Up, Up, and Away? Flight School by Lita Judge
"I WAS HATCHED TO FLY," SAID PENGUIN.
"BUT, DEAR, YOU ARE A PENGUIN," TEACHER SAID.
"UNDENIABLY," SAID PENGUIN. "BUT I HAVE THE SOUL OF AN EAGLE."
When a rotund young penguin, obviously far from home, arrives to matriculate at a tropical flight school, it certainly doesn't appear to the staff or the other students that he has the right stuff.
What can a good teacher say in the face of such a burning urge to learn?
Perched on their pilings, the other students--Flamingo, Owl, Booby, Wood Duck, and Cormorant--stifle the urge to scoff at Penguin's unimpressive wingspan and quite un-aerodynamic contours, and pitch in to try to help the new student. With his red goggles and eager good-natured face, Penguin is so appealing that they smile as his claim that he is "born to soar" and let him join them on their perches as they practice their flapping.
But Penguin's first soar ("Geronimo!") turns into a dive as he plummets below the sea and glides underwater. Teacher peers dubiously down into the depths through her spectacles as clownfish and angelfish flee in all directions.
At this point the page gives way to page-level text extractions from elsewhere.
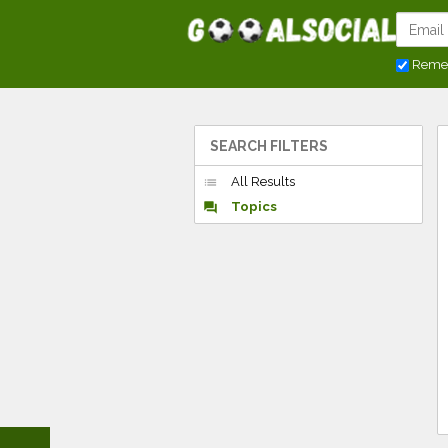
Reme
SEARCH FILTERS
All Results
list
Topics
forum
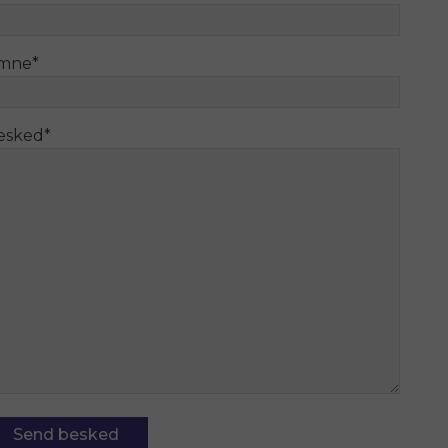
mne
*
esked
*
Send besked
"I'M SORRY, BIRDIE," SAID TEACHER.
"PENGUINS AREN'T BUILT TO FLY."
"I JUST NEED A LITTLE HELP WITH THE TECHNICAL POINTS," COUNTERS PENGUIN.
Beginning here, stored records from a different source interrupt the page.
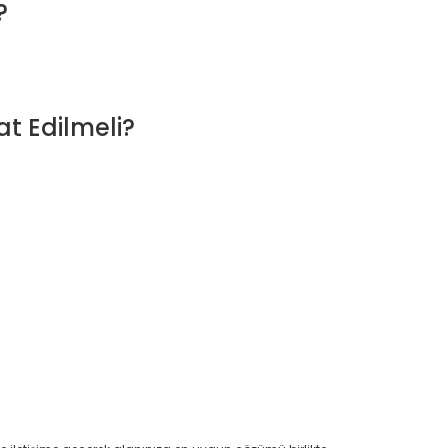
?
at Edilmeli?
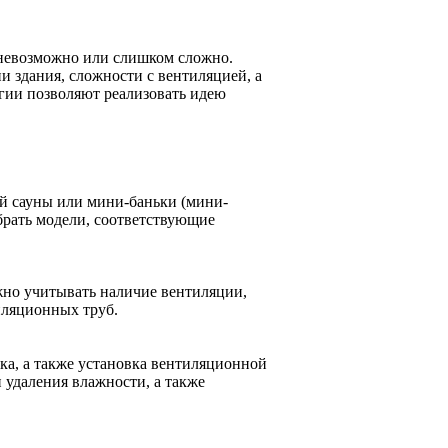
 невозможно или слишком сложно.
 здания, сложности с вентиляцией, а
гии позволяют реализовать идею
й сауны или мини-баньки (мини-
брать модели, соответствующие
жно учитывать наличие вентиляции,
иляционных труб.
ка, а также установка вентиляционной
 удаления влажности, а также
But at last a sad Penguin is about to give up and crank up the outboard on his boat to chug south, when Flamingo has an idea. Penguin is outfitted with an assortment of wing feathers secured by fishing line, and Flamingo lifts off with Penguin in tow as a glider behind him. It's a thrill as Penguin manages a few flap flap flip, flaps in flight before he loses air speed and plunges down to earth again!
It's no perfect three-point landing for Penguin, as he hangs upside down from his fishing line feathers in a palm tree, but it's enough for Penguin to have achieved his dream. His classmates and a visibly relieved Teacher watch a happy penguin finally head off happily for home. Whew!
But in a few days Teacher spots his little red boat approaching again. And who's that in the passenger seat?
An ostrich with the "soul of a swallow?"
A guy can dream, can't he? is the theme of Lita Judge's newest, Flight School (Atheneum Books, 2014). In illustrations reminiscent of Helen Lester's Tacky the Penguin Judge's motley assortment of birds are a comic cast of characters, each with his own personality and body language which helps tell this story of improbable aspirations. Page design, with alternating use of spot art and full-page watercolor and pencil drawings, offers both predictable and surprising outcomes, and the final page spread, with the hopeful but naive ostrich and the dubious flight students is hilarious. Here we go again!